Where in the data below does the word "More" appear? Copy each line that holds it.

################

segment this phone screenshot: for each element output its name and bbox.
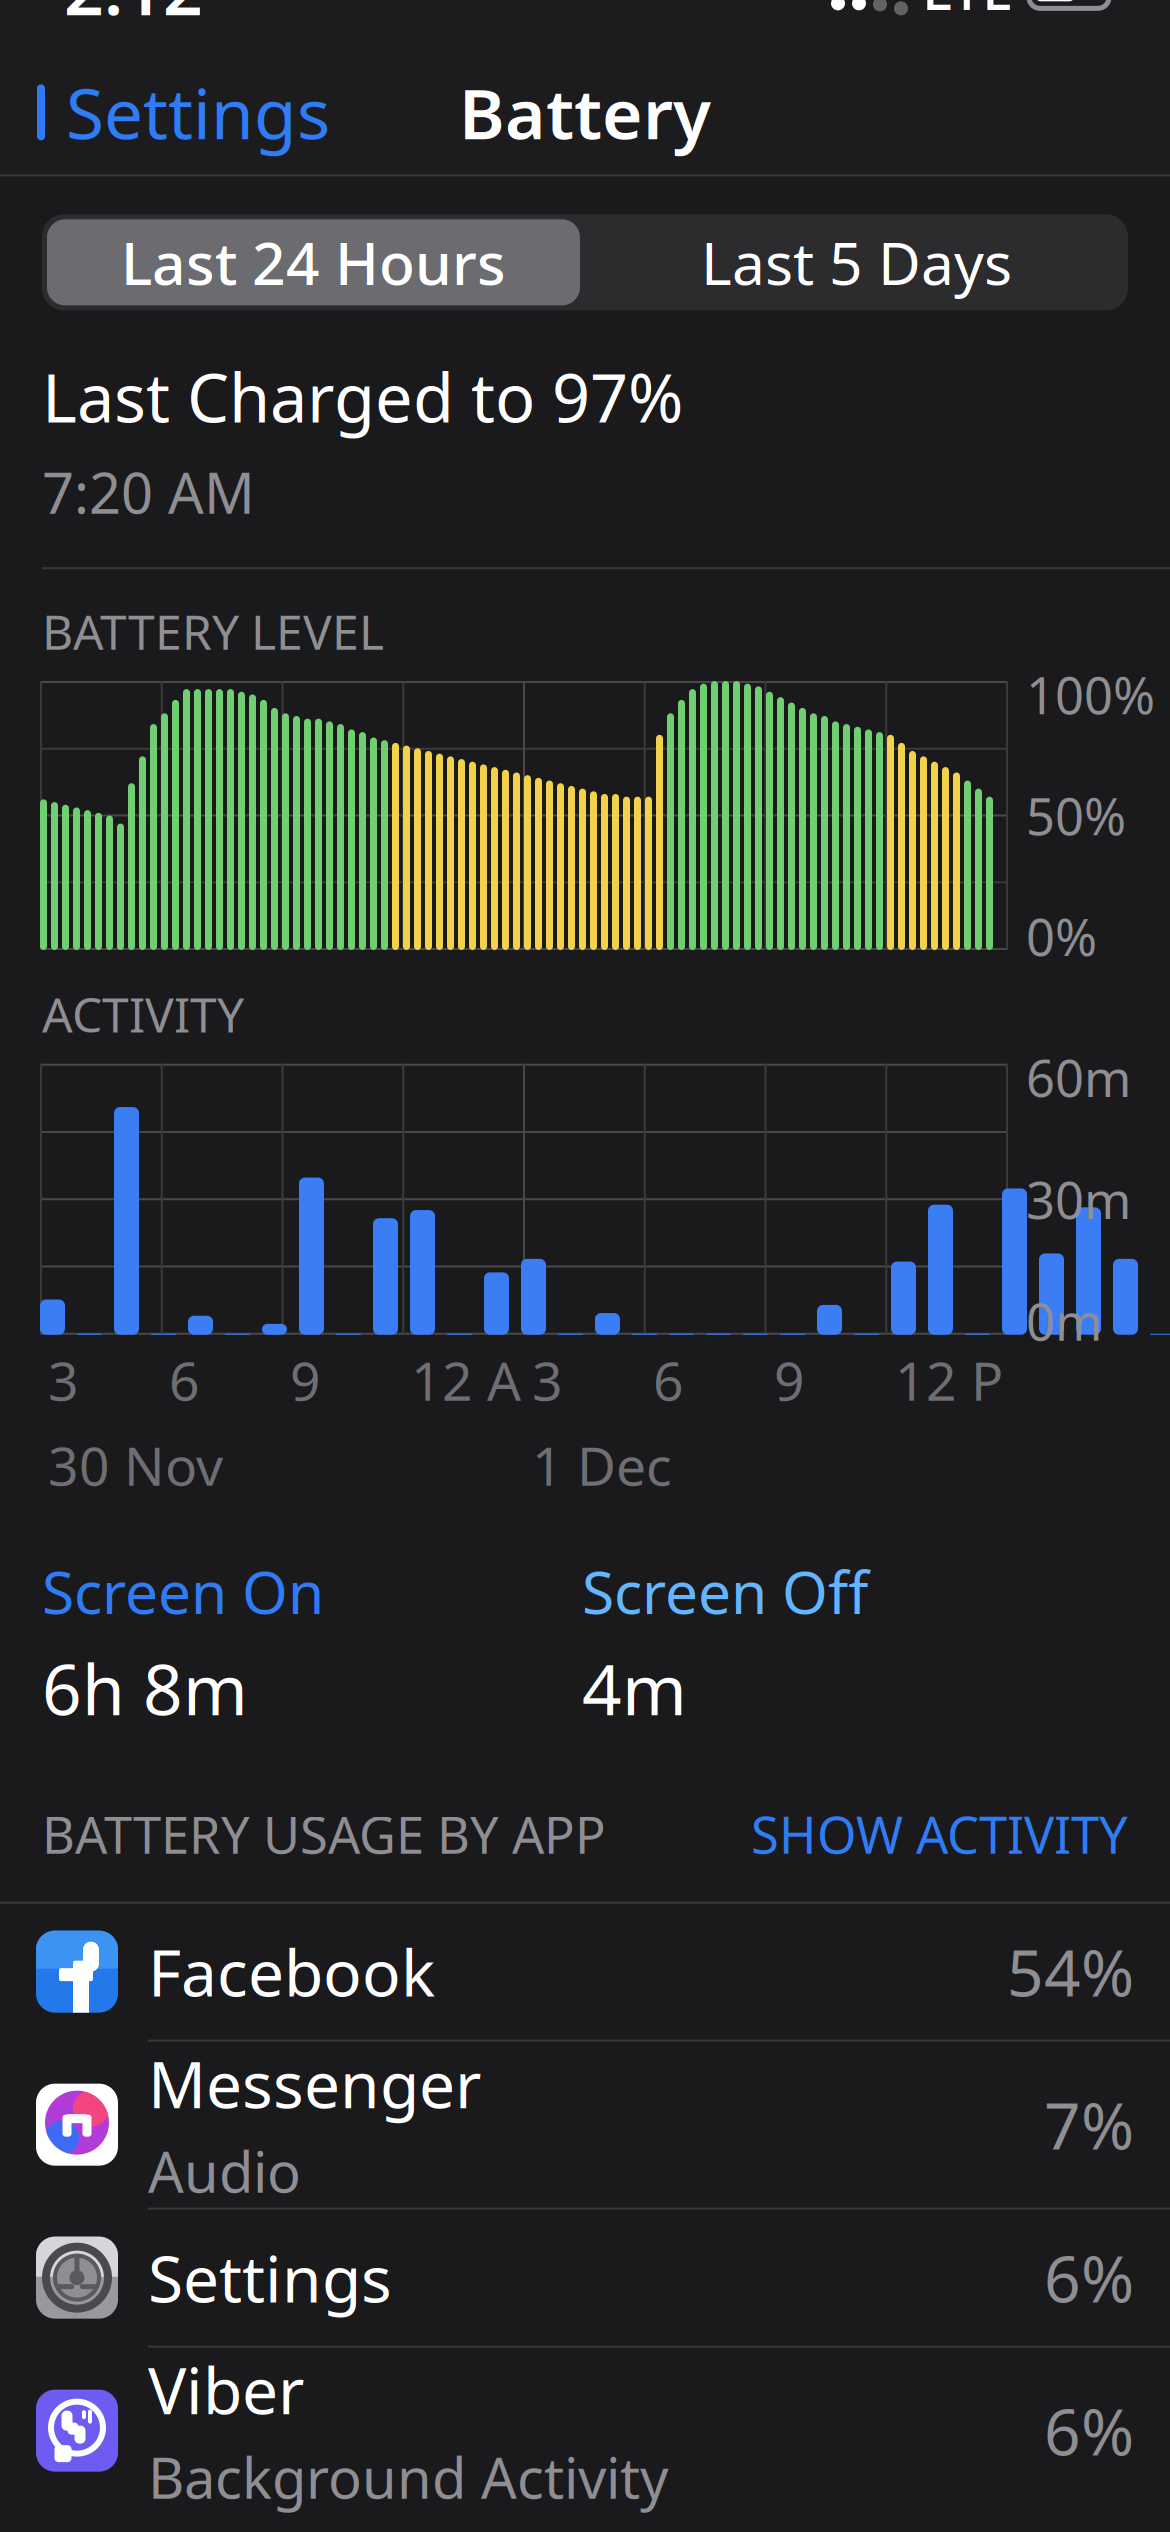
staticText: Settings [66,66,330,158]
staticText: SHOW ACTIVITY [751,1800,1128,1868]
staticText: Last 5 Days [701,223,1012,301]
staticText: 50% [1026,782,1126,849]
staticText: 12 A [411,1345,521,1416]
staticText: Last Charged to 97% [42,352,683,441]
staticText: Settings [148,2235,392,2320]
staticText: Facebook [148,1929,435,2014]
staticText: 2:12 [64,0,203,34]
staticText: ACTIVITY [42,982,244,1046]
staticText: Battery [459,66,711,158]
staticText: Screen Off [582,1552,868,1630]
staticText: 30 Nov [48,1430,223,1500]
staticText: 6% [1044,2388,1134,2473]
staticText: BATTERY USAGE BY APP [42,1800,606,1868]
staticText: 6 [169,1345,200,1416]
staticText: 3 [48,1345,79,1416]
staticText: Messenger [148,2041,481,2126]
staticText: 54% [1007,1929,1134,2014]
staticText: 9 [774,1345,805,1416]
button[interactable]: Last 24 Hours [42,214,585,310]
staticText: 9 [290,1345,321,1416]
staticText: 6 [653,1345,684,1416]
button[interactable]: Facebook [0,1904,1170,2042]
button[interactable]: Messenger [0,2042,1170,2210]
staticText: 4m [582,1642,687,1734]
button[interactable]: Viber [0,2348,1170,2514]
staticText: 12 P [895,1345,1003,1416]
staticText: Audio [148,2134,301,2208]
staticText: 6h 8m [42,1642,248,1734]
staticText: Background Activity [148,2440,669,2514]
staticText: 7% [1044,2082,1134,2167]
staticText: 7:20 AM [42,455,255,529]
staticText: BATTERY LEVEL [42,599,384,663]
staticText: 100% [1026,661,1155,728]
staticText: Viber [148,2347,304,2432]
button[interactable]: Settings [0,2210,1170,2348]
staticText: LTE [922,0,1013,26]
staticText: Last 24 Hours [121,223,506,301]
staticText: 60m [1026,1044,1131,1111]
staticText: 0% [1026,903,1097,970]
button[interactable]: Last 5 Days [585,214,1128,310]
button[interactable]: SHOW ACTIVITY [731,1790,1128,1878]
button[interactable]: Settings [2,48,354,176]
staticText: 0m [1026,1288,1102,1355]
staticText: 30m [1026,1166,1131,1233]
staticText: Screen On [42,1552,324,1630]
staticText: 1 Dec [532,1430,672,1500]
staticText: 6% [1044,2235,1134,2320]
staticText: 3 [532,1345,563,1416]
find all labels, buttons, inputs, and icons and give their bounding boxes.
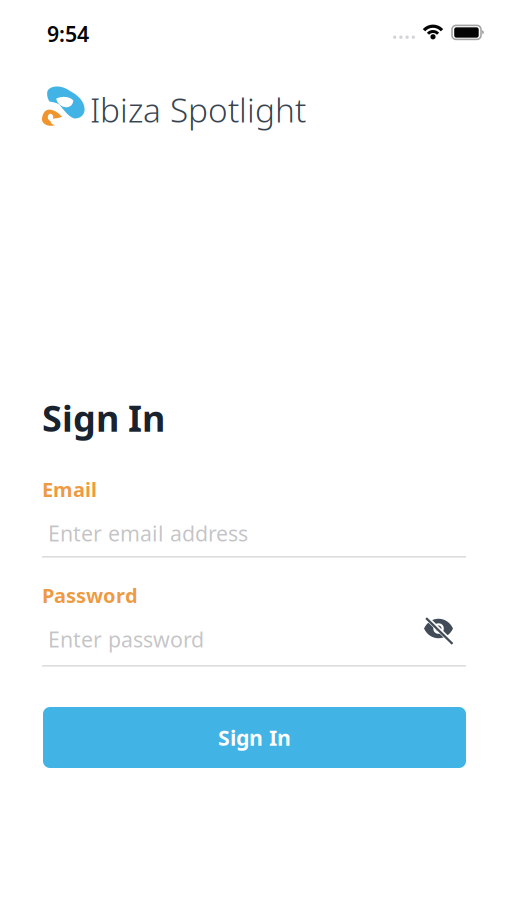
staticText: Sign In bbox=[42, 394, 165, 442]
staticText: Sign In bbox=[218, 723, 291, 752]
button[interactable]: Show password bbox=[417, 609, 461, 653]
button[interactable]: Email address field bbox=[42, 506, 466, 558]
staticText: Enter password bbox=[48, 625, 204, 653]
staticText: Email bbox=[42, 476, 97, 503]
button[interactable]: Password field bbox=[42, 612, 466, 665]
button[interactable]: Sign In bbox=[43, 707, 466, 768]
staticText: Ibiza Spotlight bbox=[90, 88, 306, 132]
staticText: Password bbox=[42, 582, 138, 609]
staticText: 9:54 bbox=[47, 20, 89, 48]
staticText: Enter email address bbox=[48, 519, 248, 547]
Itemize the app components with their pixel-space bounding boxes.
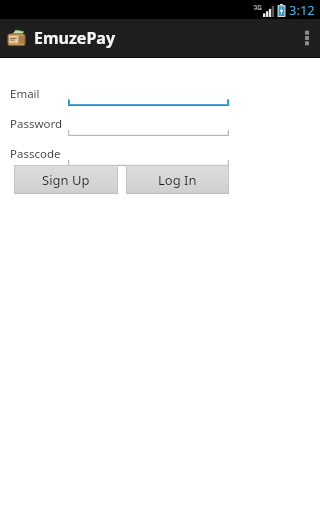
button[interactable]: Passcode	[68, 142, 229, 166]
staticText: 3:12	[289, 1, 315, 19]
button[interactable]: Sign Up	[14, 165, 118, 194]
staticText: Sign Up	[42, 171, 90, 189]
staticText: Password	[10, 116, 63, 132]
button[interactable]: Password	[68, 112, 229, 136]
staticText: EmuzePay	[34, 27, 116, 49]
staticText: Log In	[158, 171, 197, 189]
staticText: Passcode	[10, 146, 61, 162]
button[interactable]: More options	[294, 19, 320, 57]
staticText: Email	[10, 86, 40, 102]
button[interactable]: Log In	[126, 165, 229, 194]
button[interactable]: Email	[68, 82, 229, 106]
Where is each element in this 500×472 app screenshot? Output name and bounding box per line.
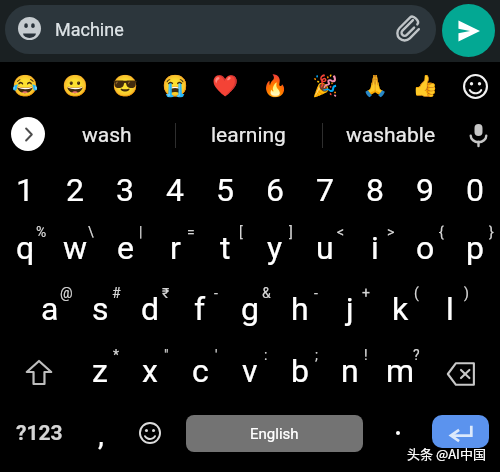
staticText: }	[489, 224, 494, 240]
button[interactable]: 😎	[100, 62, 150, 110]
staticText: d	[141, 290, 160, 328]
staticText: f	[194, 290, 206, 328]
staticText: *	[113, 347, 120, 363]
staticText: p	[466, 229, 484, 267]
button[interactable]: 🎉	[300, 62, 350, 110]
button[interactable]: washable	[326, 110, 456, 160]
button[interactable]: 6	[250, 163, 300, 216]
button[interactable]: 🙏	[350, 62, 400, 110]
staticText: w	[63, 229, 88, 267]
button[interactable]: u	[300, 221, 350, 274]
button[interactable]: s	[75, 282, 125, 335]
staticText: l	[446, 290, 454, 328]
button[interactable]: 4	[150, 163, 200, 216]
button[interactable]: 🔥	[250, 62, 300, 110]
staticText: j	[346, 290, 354, 328]
button[interactable]: 😭	[150, 62, 200, 110]
staticText: 0	[466, 171, 484, 209]
button[interactable]: Shift	[14, 344, 64, 397]
staticText: e	[117, 229, 134, 267]
staticText: -	[214, 285, 218, 301]
button[interactable]: 👍	[400, 62, 450, 110]
staticText: :	[264, 347, 268, 363]
button[interactable]: Open emoji keyboard	[450, 62, 500, 110]
button[interactable]: j	[325, 282, 375, 335]
button[interactable]: 0	[450, 163, 500, 216]
staticText: "	[164, 347, 169, 363]
button[interactable]: z	[75, 344, 125, 397]
button[interactable]	[377, 408, 419, 458]
button[interactable]: i	[350, 221, 400, 274]
button[interactable]: Send	[442, 4, 495, 57]
button[interactable]: Backspace	[436, 344, 486, 397]
button[interactable]: Enter	[432, 415, 489, 448]
staticText: 1	[16, 171, 34, 209]
button[interactable]: b	[275, 344, 325, 397]
staticText: '	[215, 347, 218, 363]
button[interactable]: 7	[300, 163, 350, 216]
button[interactable]: Emoji	[5, 5, 436, 54]
button[interactable]: 3	[100, 163, 150, 216]
button[interactable]: ?123	[9, 408, 69, 458]
button[interactable]: Voice input	[456, 110, 500, 160]
staticText: \	[88, 224, 94, 240]
button[interactable]: x	[125, 344, 175, 397]
button[interactable]: d	[125, 282, 175, 335]
button[interactable]: 2	[50, 163, 100, 216]
button[interactable]: 😂	[0, 62, 50, 110]
staticText: English	[250, 425, 299, 443]
staticText: -	[314, 285, 318, 301]
button[interactable]: t	[200, 221, 250, 274]
button[interactable]: Emoji	[18, 17, 41, 40]
staticText: (	[414, 285, 419, 301]
button[interactable]: e	[100, 221, 150, 274]
button[interactable]: w	[50, 221, 100, 274]
button[interactable]: p	[450, 221, 500, 274]
button[interactable]: q	[0, 221, 50, 274]
staticText: y	[267, 229, 283, 267]
staticText: ?	[413, 347, 420, 363]
button[interactable]: h	[275, 282, 325, 335]
button[interactable]: Emoji	[129, 408, 171, 458]
button[interactable]: English	[186, 415, 363, 452]
button[interactable]: ,	[80, 408, 122, 458]
staticText: [	[239, 224, 243, 240]
staticText: 👍	[412, 74, 439, 99]
staticText: 头条 @AI中国	[407, 444, 486, 463]
button[interactable]: l	[425, 282, 475, 335]
button[interactable]: o	[400, 221, 450, 274]
button[interactable]: a	[25, 282, 75, 335]
button[interactable]: m	[375, 344, 425, 397]
staticText: 2	[66, 171, 84, 209]
button[interactable]: 9	[400, 163, 450, 216]
button[interactable]: g	[225, 282, 275, 335]
staticText: )	[464, 285, 469, 301]
button[interactable]: 8	[350, 163, 400, 216]
staticText: 3	[116, 171, 134, 209]
staticText: &	[262, 285, 271, 301]
button[interactable]: y	[250, 221, 300, 274]
staticText: <	[337, 224, 345, 240]
button[interactable]: k	[375, 282, 425, 335]
staticText: u	[316, 229, 334, 267]
staticText: =	[187, 224, 195, 240]
button[interactable]: v	[225, 344, 275, 397]
staticText: 😭	[162, 74, 189, 99]
button[interactable]: c	[175, 344, 225, 397]
button[interactable]: Attach file	[393, 16, 421, 44]
staticText: q	[16, 229, 35, 267]
button[interactable]: learning	[183, 110, 313, 160]
staticText: 6	[266, 171, 284, 209]
button[interactable]: 😀	[50, 62, 100, 110]
button[interactable]: f	[175, 282, 225, 335]
button[interactable]: ❤️	[200, 62, 250, 110]
button[interactable]: n	[325, 344, 375, 397]
staticText: n	[341, 352, 359, 390]
button[interactable]: 1	[0, 163, 50, 216]
button[interactable]: More suggestions	[11, 117, 45, 151]
button[interactable]: r	[150, 221, 200, 274]
button[interactable]: 5	[200, 163, 250, 216]
staticText: 7	[316, 171, 334, 209]
button[interactable]: wash	[57, 110, 157, 160]
staticText: a	[41, 290, 59, 328]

################

### RESPONSE TO THIS TASK
button[interactable]: More options	[294, 19, 320, 57]
button[interactable]: More suggestions	[11, 117, 45, 151]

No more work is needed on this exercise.